New York-based multichannel marketer Alloy(NasdaqNM: ALOY) posted a $321,000 net loss for the quarter ended July 31, compared with net income gain of $538,000 last year due to higher operating expenses, and expenses from its July acquisition of rival teen marketer Delia’s.
Total revenue for the quarter increased 55%, to $80.5 million, compared with $52.0 million last year. Second quarter net merchandise revenue fell 5%, to $30.0 million compared with $31.5 million last year due to a planned in catalog circulation. Alloy says it reduced the number of catalogs sent to prospects and nonbuyers inside its database.
The increase resulted from a larger advertising sales force, a broader client base, and a wider range of media services offered than in the last fiscal year, due to a combination of internal development and strategic acquisitions, together with the addition of revenues from the operations of OCM, a marketing/advertising agency that Alloy acquired at the beginning of the second quarter of fiscal 2003.

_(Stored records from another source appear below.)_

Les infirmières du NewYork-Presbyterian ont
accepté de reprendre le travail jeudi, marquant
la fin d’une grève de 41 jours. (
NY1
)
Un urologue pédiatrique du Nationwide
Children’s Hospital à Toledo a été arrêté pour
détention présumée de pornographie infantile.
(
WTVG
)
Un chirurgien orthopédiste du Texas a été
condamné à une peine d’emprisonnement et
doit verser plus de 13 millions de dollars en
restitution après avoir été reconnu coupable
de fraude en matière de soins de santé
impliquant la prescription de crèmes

In the company release, Alloy also provided third quarter guidance. Assuming the company takes majority ownership of rival Delia’s in early September, CEO Matt Diamond said in a statement that Alloy expects merchandise revenue in the range of $50 million-$55 million, and sponsorship revenue range of $66 million to $69 million. Alloy expects earnings before interest, taxes, depreciation, and amortization (EBITDA) to range from $9 million to $12 million.

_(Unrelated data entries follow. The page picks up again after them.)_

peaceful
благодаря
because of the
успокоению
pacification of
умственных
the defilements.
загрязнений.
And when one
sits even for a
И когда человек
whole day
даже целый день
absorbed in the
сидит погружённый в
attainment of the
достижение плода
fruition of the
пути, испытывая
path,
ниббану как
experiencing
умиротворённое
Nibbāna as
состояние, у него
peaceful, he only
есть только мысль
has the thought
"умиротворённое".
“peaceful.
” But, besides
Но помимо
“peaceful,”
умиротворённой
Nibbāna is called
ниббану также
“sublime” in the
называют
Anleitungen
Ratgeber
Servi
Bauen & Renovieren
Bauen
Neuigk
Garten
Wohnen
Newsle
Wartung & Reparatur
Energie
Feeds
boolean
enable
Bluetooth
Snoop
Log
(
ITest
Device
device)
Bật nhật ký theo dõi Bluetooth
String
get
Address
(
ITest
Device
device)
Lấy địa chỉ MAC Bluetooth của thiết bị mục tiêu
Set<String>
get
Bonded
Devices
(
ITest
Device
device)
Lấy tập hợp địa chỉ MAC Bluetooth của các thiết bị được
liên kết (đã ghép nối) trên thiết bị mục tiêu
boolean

For the full fiscal year, Alloy is forecasting merchandise revenue of $210 million to $220 million, sponsorship and other revenue of $200 million to $210 million, and adjusted EBITDA of $25 million to $30 million.
For the quarter ended Aug. 2, women’s apparel marketer Coldwater Creek (Nasdaq: CWTR) posted less of a net loss of $1.4 million, compared with a net loss of $2.1 million last year. Net sales for the Sandpoint, ID-based cataloger/retailer increased 5%, to $96.7 million from $92.1 million last year.

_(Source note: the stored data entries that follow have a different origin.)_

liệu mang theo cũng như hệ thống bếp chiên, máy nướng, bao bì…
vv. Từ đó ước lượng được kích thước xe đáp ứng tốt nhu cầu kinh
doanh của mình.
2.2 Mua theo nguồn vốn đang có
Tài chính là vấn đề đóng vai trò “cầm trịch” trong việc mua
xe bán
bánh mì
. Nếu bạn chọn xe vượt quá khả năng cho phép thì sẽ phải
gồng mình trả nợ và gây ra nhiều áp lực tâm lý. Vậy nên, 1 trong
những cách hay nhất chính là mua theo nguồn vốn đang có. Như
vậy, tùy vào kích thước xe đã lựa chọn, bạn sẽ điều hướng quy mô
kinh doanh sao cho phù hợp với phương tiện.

Net sales from the direct segment, which includes catalog and e-commerce, decreased 12%, to $56.1 million, compared with $64.0 million last year. Catalog net sales for the second quarter decreased 9%, to $32.4 million, from $35.8 million last year. E-commerce net sales decreased 16% to $23.6 million from $28.2 million last year.
Coldwater Creek is relying less on its direct business. Net sales from the segment comprised 58% of the company’s total net sales in the second quarter, compared with 69% a year ago. Catalog net sales represented 34% of total net sales in second quarter, compared with 39% last year, while e-commerce net sales represented 25% of total net sales for the quarter, compared with 31% last year.
Fort Myers, FL-based cataloger/retailer Chico’s FAS (NYSE: CHS) continues to crank out strong sales and earnings. Net sales for the private-label women’s clothing and accessories marketer increased a record 39%—to $173.4 million—for the quarter ended Aug. 2. Last year, net sales totaled $125.1 million for the quarter. Net income rose 49% to $24.5 million, compared with net income of $16.4 million last year. Catalog and Internet sales increased 37%, to $4.8 million, compared with $3.5 million a year ago. Comparable store sales increased 15%.